How the Jewish New Yorker uses online platforms to fight for LGBTQ rights. 

Adam Eli is keeping himself busy under the Trump administration. The queer Jewish activist has made it his mission to fight for LGBTQ rights, using his platform of both privilege and empathy to organize rallies, marches and gatherings across the East Coast. At 26 years old, Eli uses technology to his advantage by finding ways to create tangible, sweeping movements that kickstart first on social media.

This summer, he teamed up with Grindr to bus New York's LGBTQ community to D.C.'s Equality March, and later held a rally at Stonewall Inn with Gays Against Guns to honor the 49 Pulse victims. When he's not arranging official events, Eli still attends and helps spread awarenss about smaller scale protests that erupt in the wake of President Trump's many missteps.
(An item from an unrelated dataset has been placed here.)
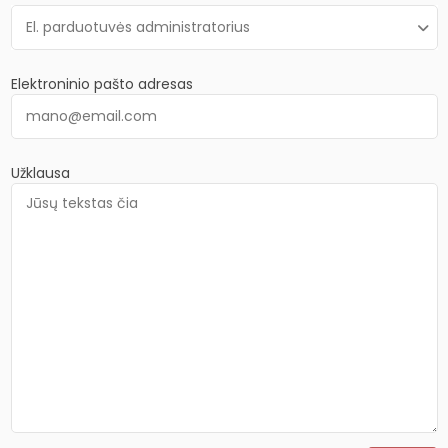
Elektroninio pašto adresas
Užklausa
When he banned transgender soldiers from the military, Eli fought back, and when he stayed silent after Charlottesville, Eli spoke up.

We recently caught up with the energetic activist to discuss ways we can get more involved, the power of social media activism and the responsibility LGBTQ people have in Trump's divided, discriminatory America.

OUT: As a Jewish member of the LGBTQ community, what is your reaction to the aggressive resurgence of neo-Nazis in America this weekend?

Adam Eli: I felt prepared. In my family's living room hangs a portrait of my great grandparents who fled the Russian pogroms. My great grandmother is depicted decked in diamonds because she kept all her money in jewels, refusing to ever use a bank. She used to say, "Jews must always be able to run at a moment's notice." Growing up two generations away from holocaust survivors, the discourse at home was always, "Stay alert, anti semitism can strike at any moment." However, I was not prepared for the federal government's lack of outrage.

In what ways are you taking action online and offline to help the situation?

I have a social media rule for myself: If it is not hopeful or a direct call to action, don't post it. Everything I do online is about generating action offline or spreading hope. For example, I will post something like, "If you are upset about XYZ, then meet at the corner of XYZ and we can all go to this action together."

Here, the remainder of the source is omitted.